Nutty Cheesecake Squares
Total TimePrep: 20 min. Bake: 20 min. + cooling
- 2 cups all-purpose flour
- 1 cup finely chopped walnuts
- 2/3 cup packed brown sugar
- 1/2 teaspoon salt
- 2/3 cup cold butter
- 2 packages (8 ounces each) cream cheese, softened
- 1/2 cup sugar
- 2 large eggs, lightly beaten
- 1/4 cup milk
- 1 teaspoon vanilla extract
- In a large bowl, combine the flour, walnuts, brown sugar and salt; cut in butter until the mixture resembles coarse crumbs. Set half aside; press remaining crumb mixture onto the bottom of a greased 13x9-in. baking pan. Bake at 350° for 10-15 minutes or until lightly browned.

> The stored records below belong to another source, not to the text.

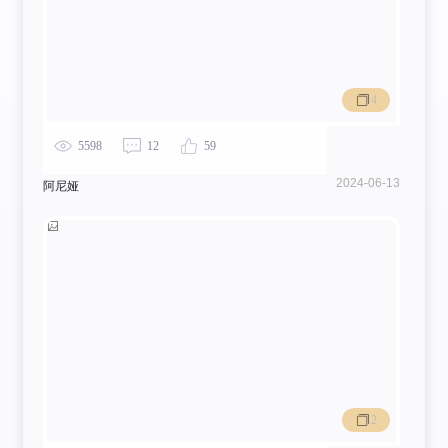
4
5598
12
59
2024-06-13
阿尼娅
2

- In a large bowl, beat filling ingredients until smooth; pour over crust. Sprinkle with reserved crumb mixture.
- Bake at 350° for 20-25 minutes or until a knife inserted in the center comes out clean. Cool on a wire rack for 1 hour. Store in the refrigerator.
Nutrition Facts1 piece: 233 calories, 14g fat (7g saturated fat), 50mg cholesterol, 165mg sodium, 23g carbohydrate (13g sugars, 1g fiber), 4g protein.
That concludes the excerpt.